Avec un client bavard, par exemple, mieux vaut préférer les questions fermées (auxquelles il ne pourra répondre que par oui ou par non) et recentrer systématiquement l’entretien sur le motif initial (« donc, en ce qui concerne le vaccin de Milou… »). Si, malgré cela, le bavard continue son verbiage, notamment au téléphone, il peut être nécessaire d’invoquer une raison précise pour interrompre la discussion (« je dois aller réaliser des soins sur un animal… »).

Avec le « je sais tout », mieux vaut une valorisation discrète avant de donner vos explications.
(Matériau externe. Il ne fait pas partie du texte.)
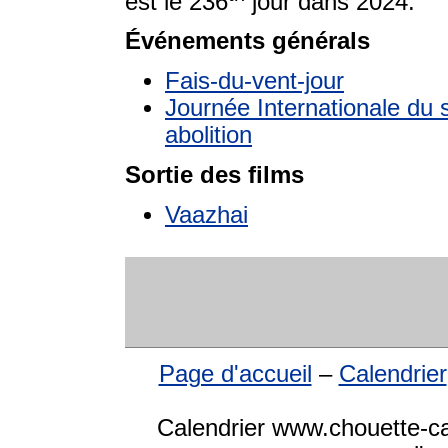
est le 236
jour dans 2024.
Événements générals
Fais-du-vent-jour
Journée Internationale du s
abolition
Sortie des films
Vaazhai
Page d'accueil
–
Calendrier
Calendrier www.chouette-cal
Par exemple, s’il s’agit d’une personne qui travaille dans le domaine médical, prétendant ainsi tout savoir de la médecine vétérinaire, il convient d’utiliser une formule de type : « C’est vrai que vous devez avoir une grande habitude de ceci chez l’homme, il se trouve que les choses sont un peu différentes chez l’animal… » Attention à ne pas employer de “mais” entre les deux propositions, ce qui annulerait votre compliment !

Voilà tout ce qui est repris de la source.